N.C., S.C. attorneys general discuss benefits of hiring felons

At the Goodwill Opportunity Center in Charlotte, North Carolina and South Carolina Attorney Generals Josh Stein and Alan Wilson, along with event moderator and Fifth Third Bancorp Chief Investment Strategist Jeff Korzenik, discussed hiring former convicts and felons to utilize what they call the “hidden workforce.”

According to Korzenik, the U.S. adds 2.5 million jobs each year to keep its economic expansion going and half of those are taken by immigrants. It’s even harder to fill those roles with a national unemployment rate of 3.5%. He suggests former criminals could be the solution to the labor shortage.

“There are 19 million Americans with felony convictions,” he said at the Charlotte Regional Business Alliance conference. “But 12 million of those were such a minor felony conviction, they didn’t require any supervision,” referencing the 7.3 million Americans on parole.

He adds that there’s a general misunderstanding of what it means to have a felony and how easy it can be to be convicted in the U.S. criminal justice system.

“Those who have been excluded from the labor force or are unemployed because of their criminal history are not actually a burden on society, but an incredible resource for us to tap,” he says.

Korzenik says the solution lies in a partnership between the government, including policies that promote rehabilitation, nonprofits and their resources, and private businesses, to capitalize on the largely untapped former criminal population.

“We tell people in prison, ‘you need to pay your debt to society so you can reenter society,'” Wilson said, “and then when they reenter society, we give them no bridge from incarceration to employment. And then what options do you leave them?”

“Ninety-five percent of those incarcerated will get out,” Stein said. “If they get out and only find door after door, they will go back to doing what put them there.”

Attorney General Stein says one of the biggest challenges is ensuring the skills of the labor force meet the needs of employers.

Both Carolinas have instituted programs at some level to help prepare former convicts for the workforce.

In North Carolina, the Second Chance Act, which has passed the Senate and is awaiting approval in the House, helps those with criminal records get different levels of nonviolent drug offenses expunged from their records over time by meeting certain requirements.

South Carolina’s Department of Corrections has a 180-day program which screens, trains and pre-licenses former criminals so they’re ready to join the job market once they complete the program. The first 30 days of the program is comprised of aptitude assessments to determine what jobs match the person’s skill set, and the rest is spent on job training and application help to ready them for the hiring process.

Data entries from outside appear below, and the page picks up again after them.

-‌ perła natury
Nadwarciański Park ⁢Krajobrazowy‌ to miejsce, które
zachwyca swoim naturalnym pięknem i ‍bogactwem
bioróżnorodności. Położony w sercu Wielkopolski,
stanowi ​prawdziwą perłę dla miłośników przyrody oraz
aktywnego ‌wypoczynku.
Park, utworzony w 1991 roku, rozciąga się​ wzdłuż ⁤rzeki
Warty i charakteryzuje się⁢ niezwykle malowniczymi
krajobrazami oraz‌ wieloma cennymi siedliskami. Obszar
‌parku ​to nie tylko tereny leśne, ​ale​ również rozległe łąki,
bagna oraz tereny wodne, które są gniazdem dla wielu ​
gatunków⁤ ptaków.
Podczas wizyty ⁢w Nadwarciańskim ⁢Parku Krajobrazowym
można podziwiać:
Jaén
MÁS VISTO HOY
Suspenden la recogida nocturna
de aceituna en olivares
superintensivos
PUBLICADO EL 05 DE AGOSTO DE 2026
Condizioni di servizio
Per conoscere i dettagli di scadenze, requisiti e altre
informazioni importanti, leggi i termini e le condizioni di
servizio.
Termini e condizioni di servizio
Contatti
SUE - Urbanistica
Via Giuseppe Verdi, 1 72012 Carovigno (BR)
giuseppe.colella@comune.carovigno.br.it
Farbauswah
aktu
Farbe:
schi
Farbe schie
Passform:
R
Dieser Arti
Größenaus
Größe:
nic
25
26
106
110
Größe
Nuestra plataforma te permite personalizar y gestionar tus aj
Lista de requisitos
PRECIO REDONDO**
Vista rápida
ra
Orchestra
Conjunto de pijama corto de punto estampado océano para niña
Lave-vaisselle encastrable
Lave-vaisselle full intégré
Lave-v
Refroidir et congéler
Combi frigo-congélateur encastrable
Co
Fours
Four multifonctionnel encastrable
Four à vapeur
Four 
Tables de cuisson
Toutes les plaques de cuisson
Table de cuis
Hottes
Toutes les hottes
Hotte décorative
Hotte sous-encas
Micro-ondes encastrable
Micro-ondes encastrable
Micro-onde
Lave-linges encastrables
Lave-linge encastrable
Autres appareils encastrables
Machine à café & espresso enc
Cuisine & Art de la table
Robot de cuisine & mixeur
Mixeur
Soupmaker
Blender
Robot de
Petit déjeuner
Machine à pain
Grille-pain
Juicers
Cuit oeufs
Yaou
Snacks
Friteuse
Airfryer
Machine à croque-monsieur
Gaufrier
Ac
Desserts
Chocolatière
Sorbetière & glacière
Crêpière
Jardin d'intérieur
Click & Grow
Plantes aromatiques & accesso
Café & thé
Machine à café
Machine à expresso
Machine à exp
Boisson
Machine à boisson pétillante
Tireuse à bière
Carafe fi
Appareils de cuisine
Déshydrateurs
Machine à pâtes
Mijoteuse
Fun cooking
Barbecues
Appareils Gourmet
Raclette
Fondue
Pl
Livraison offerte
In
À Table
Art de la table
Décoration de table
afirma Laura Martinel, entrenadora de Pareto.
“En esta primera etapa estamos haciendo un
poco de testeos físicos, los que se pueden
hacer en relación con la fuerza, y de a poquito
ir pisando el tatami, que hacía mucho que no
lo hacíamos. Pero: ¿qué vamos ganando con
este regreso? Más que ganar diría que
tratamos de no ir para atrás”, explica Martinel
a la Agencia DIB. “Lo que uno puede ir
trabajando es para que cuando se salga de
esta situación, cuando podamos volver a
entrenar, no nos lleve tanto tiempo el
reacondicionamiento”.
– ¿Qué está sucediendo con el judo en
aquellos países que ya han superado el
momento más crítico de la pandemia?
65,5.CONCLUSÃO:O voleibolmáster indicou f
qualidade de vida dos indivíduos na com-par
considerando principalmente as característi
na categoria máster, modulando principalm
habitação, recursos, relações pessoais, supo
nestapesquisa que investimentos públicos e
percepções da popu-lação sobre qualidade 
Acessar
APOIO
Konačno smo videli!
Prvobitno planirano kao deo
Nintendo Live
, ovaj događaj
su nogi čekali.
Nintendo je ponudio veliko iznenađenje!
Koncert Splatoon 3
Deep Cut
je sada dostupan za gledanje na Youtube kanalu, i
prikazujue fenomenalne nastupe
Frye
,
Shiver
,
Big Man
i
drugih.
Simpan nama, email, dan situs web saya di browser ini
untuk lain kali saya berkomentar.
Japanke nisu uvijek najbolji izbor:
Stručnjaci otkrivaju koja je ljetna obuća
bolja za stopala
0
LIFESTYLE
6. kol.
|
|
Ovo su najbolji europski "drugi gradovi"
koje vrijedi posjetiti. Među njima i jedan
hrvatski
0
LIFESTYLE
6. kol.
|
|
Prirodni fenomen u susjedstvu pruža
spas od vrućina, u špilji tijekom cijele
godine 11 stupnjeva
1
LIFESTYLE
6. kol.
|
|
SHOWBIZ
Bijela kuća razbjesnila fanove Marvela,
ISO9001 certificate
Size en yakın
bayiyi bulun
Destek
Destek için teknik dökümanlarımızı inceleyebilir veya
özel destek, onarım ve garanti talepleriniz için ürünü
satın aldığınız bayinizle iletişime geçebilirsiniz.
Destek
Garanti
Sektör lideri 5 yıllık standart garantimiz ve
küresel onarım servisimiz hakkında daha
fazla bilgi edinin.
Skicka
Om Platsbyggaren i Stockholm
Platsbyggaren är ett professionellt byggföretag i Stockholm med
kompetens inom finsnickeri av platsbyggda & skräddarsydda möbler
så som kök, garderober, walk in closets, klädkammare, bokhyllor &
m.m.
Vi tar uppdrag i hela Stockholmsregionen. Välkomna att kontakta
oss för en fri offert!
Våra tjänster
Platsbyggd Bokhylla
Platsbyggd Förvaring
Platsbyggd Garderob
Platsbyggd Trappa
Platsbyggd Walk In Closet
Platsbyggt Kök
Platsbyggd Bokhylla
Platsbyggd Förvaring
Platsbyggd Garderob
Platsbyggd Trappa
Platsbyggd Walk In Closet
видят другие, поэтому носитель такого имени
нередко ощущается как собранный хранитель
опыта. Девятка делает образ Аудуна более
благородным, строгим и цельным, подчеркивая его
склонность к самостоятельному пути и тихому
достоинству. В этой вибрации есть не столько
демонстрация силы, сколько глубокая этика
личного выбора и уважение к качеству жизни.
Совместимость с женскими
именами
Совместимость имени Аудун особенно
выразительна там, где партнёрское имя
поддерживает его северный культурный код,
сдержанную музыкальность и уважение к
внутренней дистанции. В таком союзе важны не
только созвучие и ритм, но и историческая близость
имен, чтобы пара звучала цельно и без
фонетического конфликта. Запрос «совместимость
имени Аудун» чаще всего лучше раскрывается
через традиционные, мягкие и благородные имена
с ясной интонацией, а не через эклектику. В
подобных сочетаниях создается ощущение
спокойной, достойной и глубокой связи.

Wilson said it’s important to attack problems such as addiction and mental health issues and develop job skills while convicts are still in prison, then need local re-entry councils to catch them once they are out of incarceration.

South Carolina is also incentivizing employers to hire former felons with tax benefits. While similar benefits are not available in North Carolina, there are federal financial incentives including tax breaks and federal bonds, in the case of theft or other issues on the job site, for those that hire the formerly incarcerated.

Both Stein and Wilson emphasized the importance of utilizing nonprofits and their resources to benefit from the hiring of former convicts. Many can provide food, clothing and assist with housing for those with financial issues after incarceration. By partnering with nonprofits, employers can provide better opportunities for employees they say.

“People are not who they are at their worst moment,” Stein says. “We have to be willing to give them a second chance.”